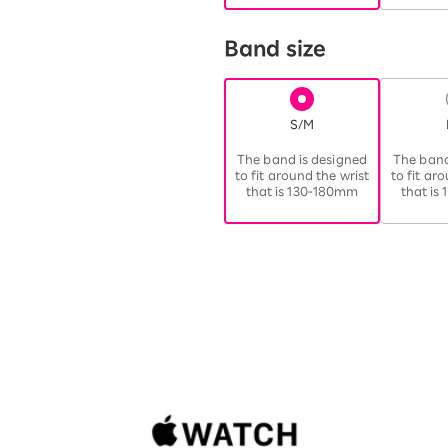
Band size
S/M
​ ​
The band is designed
The band
to fit around the wrist
to fit ar
that is 130-180mm
that is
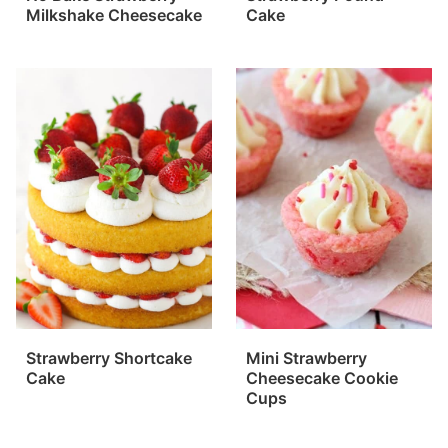
Milkshake Cheesecake
Cake
Strawberry Shortcake
Mini Strawberry
Cake
Cheesecake Cookie
Cups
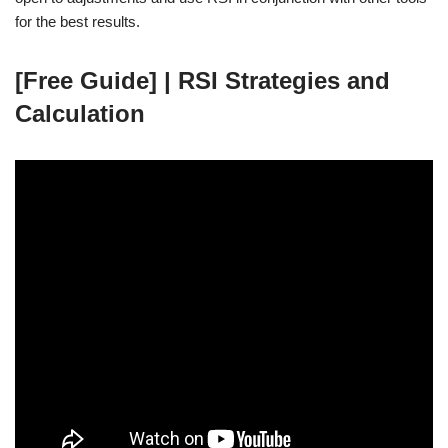
for the best results.
[Free Guide] | RSI Strategies and
Calculation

........

Task to carry out
A word-for-word copy of the lines from the one with "The band is designed" through the final line of the listing above is the whole answer, and it contains no pictures.

The completed task
The band is designed
The band
to fit around the wrist
to fit ar
that is 130-180mm
that is
Milkshake Cheesecake
Cake
Strawberry Shortcake
Mini Strawberry
Cake
Cheesecake Cookie
Cups
for the best results.
[Free Guide] | RSI Strategies and
Calculation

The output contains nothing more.